Zum Prozessauftakt kündigten die Verteidiger an, dass ihre Mandanten sich zunächst nur zu ihrer Person äußern wollten. Einlassungen zur Sache wurden für einen späteren Verhandlungstag angekündigt. Nur ein Angeklagter, ein 34-Jähriger, will sich schweigend verteidigen.
Silwesterkrawalle: Angeklagte sind zwischen 18 und 34 Jahren
Die nun angeklagte Gruppe setzt sich aus zwei 18 Jahre alten Jugendlichen, vier Heranwachsenden bis 21 Jahre und dem 34-Jährigen zusammen. Fünf weitere mutmaßlich Beteiligte an den Krawallen sollen später in einem zweiten Prozess vor Gericht stehen.
Die Staatsanwältin geht - laut Anklage - davon aus, dass sich die jungen Leute über Messenger-Dienste zu dem Angriff auf die Polizei verabredet hatten. Vorbild soll der französische Spielfilm „Athena“ gewesen sein, in dem es - ausgelöst durch den gewaltsamen Tod eines Jungen - um soziale Unruhen im Vorort einer französischen Großstadt geht, einem sozialen Brennpunkt, wie es auch der Bonner Ortsteil Medinghoven ist.

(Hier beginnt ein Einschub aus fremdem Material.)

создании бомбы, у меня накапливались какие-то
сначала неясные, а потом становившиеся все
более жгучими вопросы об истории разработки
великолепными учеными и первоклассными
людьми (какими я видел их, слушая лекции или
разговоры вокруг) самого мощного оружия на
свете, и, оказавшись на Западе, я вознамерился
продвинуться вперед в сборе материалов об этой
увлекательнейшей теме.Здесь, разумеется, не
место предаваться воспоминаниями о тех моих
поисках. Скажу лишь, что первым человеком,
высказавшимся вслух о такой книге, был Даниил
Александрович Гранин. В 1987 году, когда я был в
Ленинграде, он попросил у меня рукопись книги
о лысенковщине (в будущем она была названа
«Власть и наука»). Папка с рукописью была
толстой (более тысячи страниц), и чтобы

Anklage zeichnet verheerendes Bild der Silvesternacht in Bonn-Medinghoven
Die verlesene Anklage zeichnete ein verheerendes Bild der damaligen Silvesternacht. Die Einsatzkräfte wurden demnach gezielt attackiert, nachdem sie wegen eines Brandes von Müllcontainern in den Bonner Ortsteil gerufen wurden. Sechs Polizeibeamte und die Besatzung eines Tanklöschfahrzeugs der Feuerwehr hätten unerwartet einem Pulk von 30 bis 40 jungen Leuten gegenüber gestanden, aus deren Reihen Gegenstände auf die Einsatzkräfte geflogen seien.

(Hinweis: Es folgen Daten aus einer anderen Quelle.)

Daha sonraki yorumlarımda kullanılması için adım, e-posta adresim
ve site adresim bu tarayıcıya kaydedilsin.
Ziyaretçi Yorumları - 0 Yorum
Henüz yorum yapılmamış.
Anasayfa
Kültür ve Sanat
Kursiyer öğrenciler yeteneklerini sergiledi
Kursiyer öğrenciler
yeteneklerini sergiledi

„Angriff, Angriff! Knall sie ab, Bruder!“, sollen die Randalierer - mit Sturmhauben vermummt und verschanzt - gerufen haben. Die Situation sei so brenzlig geworden, dass der Einsatzleiter den Rückzug befohlen habe.
Angeklagte machten betroffenen Eindruck
In ihren ersten Aussagen am Dienstag machten die jungen Angeklagten einen eher betroffenen Eindruck. Die meisten besuchten in Medinghoven Kindergarten und Schule, sind in Ausbildung oder auf Berufssuche und fast alle Mitglieder im örtlichen Fußballclub. Fast alle wohnen auch noch bei den Eltern. Die meisten haben nach eigenen Angaben Erfahrung mit Marihuana.
Wenn sie Geständnisse ablegten, so stellte es der Kammervorsitzende den zur Tatzeit noch minderjährigen, kaum vorbestraften Angeklagten in Aussicht, müssten sie nicht mal mit einer Jugendstrafe rechnen. Das würde bedeuten, dass es für sie nur sogenannte erzieherische Maßnahmen geben würde.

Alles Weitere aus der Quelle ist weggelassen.